[TASK TO CARRY OUT]: Across all the records, filter for lines with the word "deine" and copy them.
===== RECORDS TO USE
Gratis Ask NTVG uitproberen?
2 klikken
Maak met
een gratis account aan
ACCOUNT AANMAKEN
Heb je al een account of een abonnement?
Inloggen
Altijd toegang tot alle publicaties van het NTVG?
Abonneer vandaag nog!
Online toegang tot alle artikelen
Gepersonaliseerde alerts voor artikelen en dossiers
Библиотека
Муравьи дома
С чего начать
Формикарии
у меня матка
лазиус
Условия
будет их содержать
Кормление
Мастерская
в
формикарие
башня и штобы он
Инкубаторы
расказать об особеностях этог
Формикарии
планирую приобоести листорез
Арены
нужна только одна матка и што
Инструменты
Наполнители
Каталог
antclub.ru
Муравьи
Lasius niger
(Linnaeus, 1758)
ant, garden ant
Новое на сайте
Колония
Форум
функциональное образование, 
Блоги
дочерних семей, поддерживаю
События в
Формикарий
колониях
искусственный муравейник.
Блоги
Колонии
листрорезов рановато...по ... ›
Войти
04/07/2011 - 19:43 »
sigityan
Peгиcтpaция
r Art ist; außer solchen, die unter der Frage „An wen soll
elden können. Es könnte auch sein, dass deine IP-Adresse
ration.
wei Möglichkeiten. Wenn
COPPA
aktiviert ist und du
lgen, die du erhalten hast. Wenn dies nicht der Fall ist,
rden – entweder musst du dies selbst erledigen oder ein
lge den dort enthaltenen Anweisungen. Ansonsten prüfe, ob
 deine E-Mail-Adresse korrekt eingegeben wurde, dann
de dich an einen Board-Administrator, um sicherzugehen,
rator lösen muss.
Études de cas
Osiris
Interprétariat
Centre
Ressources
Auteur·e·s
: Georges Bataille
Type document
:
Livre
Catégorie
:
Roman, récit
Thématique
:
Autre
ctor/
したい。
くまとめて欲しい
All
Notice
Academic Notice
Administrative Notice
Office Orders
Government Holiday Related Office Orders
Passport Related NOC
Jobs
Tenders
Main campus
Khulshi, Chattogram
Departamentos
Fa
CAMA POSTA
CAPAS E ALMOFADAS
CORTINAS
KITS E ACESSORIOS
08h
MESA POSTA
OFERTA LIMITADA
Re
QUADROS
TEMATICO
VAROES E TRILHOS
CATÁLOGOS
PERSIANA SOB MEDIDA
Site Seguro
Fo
==========
[TASK SOLUTION]:
elden können. Es könnte auch sein, dass deine IP-Adresse
 deine E-Mail-Adresse korrekt eingegeben wurde, dann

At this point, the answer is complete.